Pitch F/X showed that Soriano’s 2-2 pitch to Sanchez was indeed in the zone, but Johnson didn’t seem to have a problem with Joyce’s call. The Nats’ skipper took greater issue with Soriano issuing a two-out walk to Giants left fielder Roger Kieschnick, who is hitting .250 with no home runs this season.
“He basically called the low strike all day, didn’t call the high strike,” Johnson said of Joyce. “But he was consistent with that. He gave a lot of borderline pitches low. But it wasn’t that pitch we missed. (It was) walking the left fielder. And had (Buster) Posey two strikes and threw a hanger. But walking the left fielder.
“The guy you’ve got to get out, the .250 hitter, you’ve got to get him out. Can’t come close to walking. Got to make him put it in play. That’s what hurt.”
The blown save is Soriano’s fifth of the season. This was his third appearance in as many days, and the veteran right-hander nearly blew a save last night, when Denard Span’s diving catch saved what would have been at the very least a game-tying (and probably go-ahead) extra-base hit by Hunter Pence with two outs in the ninth.
Still, Johnson says he didn’t give thought to going to Drew Storen in the ninth today. Soriano was his guy in that spot, and he just didn’t get the job done.
“He’s my closer,” Johnson said. “Three days in a row is nothing for a closer. Shoot. He had a long layoff before that. That’s his spot. (Dan) Haren pitched a heck of a ballgame. I was gonna take him out, but he helped me. He said I’ve had it after six. He pitched a heck of a ballgame, though. Again.”
Asked about Soriano’s job security in the closer’s role, Johnson gave Soriano a ringing endorsement.
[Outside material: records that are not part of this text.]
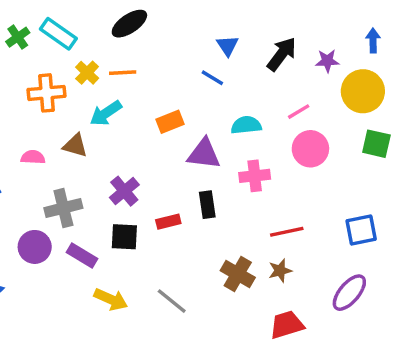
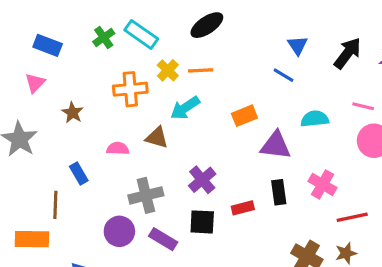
pink line: (299, 112) -> (363, 106), turned 45
pink cross: (255, 176) -> (323, 184), moved, turned 36

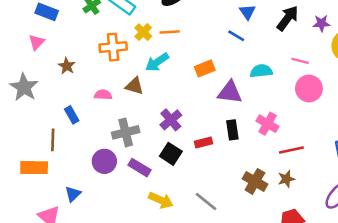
black square: (202, 222) -> (171, 154), turned 30

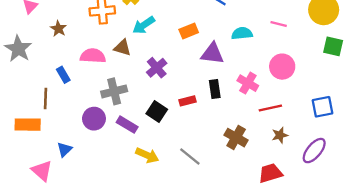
pink circle: (309, 89) -> (282, 67), moved
pink semicircle: (103, 95) -> (93, 56), size x1.5
purple cross: (171, 120) -> (157, 68), moved
brown star: (286, 179) -> (280, 135), moved

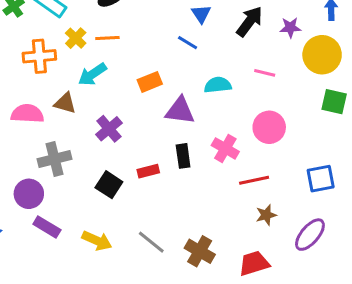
purple rectangle: (127, 125) -> (47, 227), moved
brown cross: (236, 138) -> (200, 251), moved

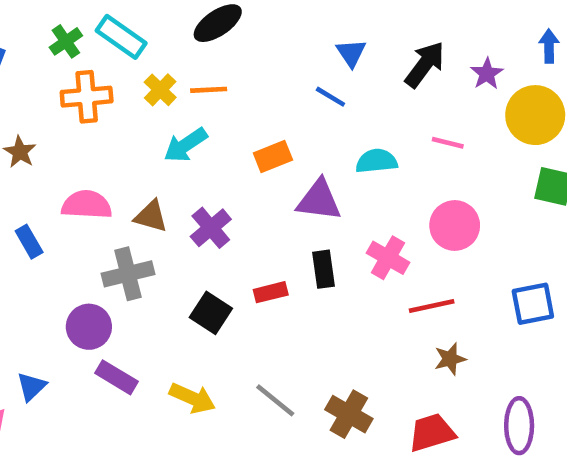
purple star: (290, 28) -> (487, 74), turned -30
orange cross: (39, 56) -> (87, 97), moved
brown triangle: (65, 103) -> (151, 216), moved
purple ellipse: (310, 235) -> (519, 426), moved, turned -40

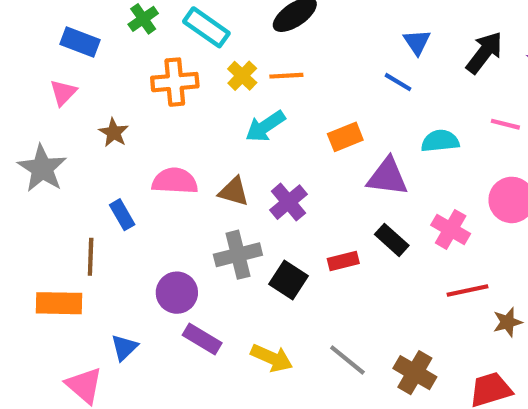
green cross: (66, 41) -> (143, 19), moved
black rectangle: (324, 269) -> (392, 240), turned -40
gray cross: (128, 274) -> (238, 255), moved
red line: (432, 306) -> (467, 291), moved

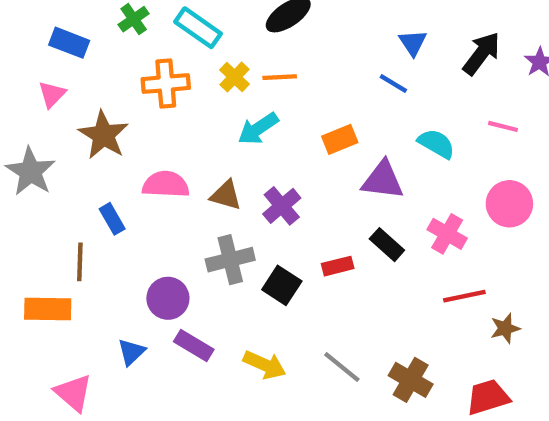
brown star: (114, 133) -> (104, 135), size x1.6
cyan semicircle: (440, 141) -> (436, 144), turned 36
blue triangle: (124, 347) -> (131, 352), moved

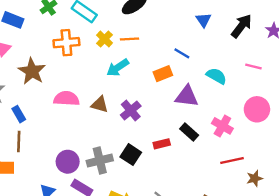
blue line: (393, 84) -> (182, 53), moved
blue rectangle: (112, 219) -> (19, 114), moved
gray cross: (230, 260) -> (100, 161), moved

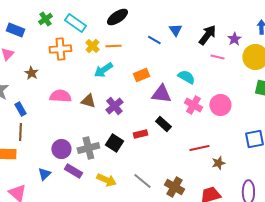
blue line: (182, 53) -> (154, 40), moved
pink line: (253, 66) -> (217, 57), moved
brown star: (32, 71) -> (31, 73), size x0.6
pink cross: (222, 126) -> (193, 105), moved

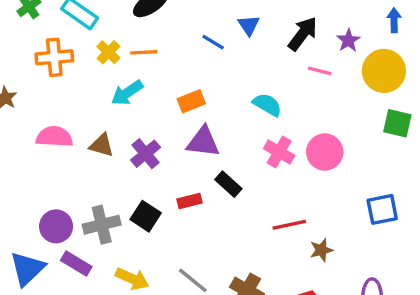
purple triangle: (161, 94) -> (203, 142), moved
blue triangle: (44, 174) -> (27, 269), size x1.6

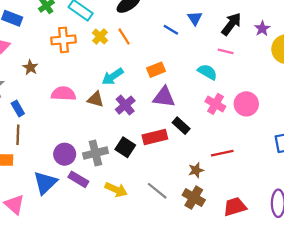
orange line: (144, 52) -> (124, 37), turned 60
pink line: (320, 71) -> (226, 51), moved
cyan arrow: (127, 93) -> (113, 76), moved
red rectangle: (190, 201) -> (155, 137), size x1.5
brown star: (321, 250) -> (196, 170), moved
“He’s been very consistent,” Johnson said. “He’ll give up some hits, but he makes pitches when he has to. Maybe that’s his, what, third blown save? Fifth? But he’s a command pitcher. For whatever reason, I don’t know, I thought he was being too fine on that left-hander. He threw two right by him. Wasn’t even close. Then he tried to nibble. ...
“If he locates (the fastball), that’s his strength. He locates the fastball. But certain guys, it’s just, ‘Here, hit it.’ You don’t need to cut it in on them or nothing.”
What would have been the Nats’ sixth straight win ends up as a big loss with a 10-game road trip upcoming.
“That’s this game,” Johnson said. “Can’t take nothing for granted. Regroup.”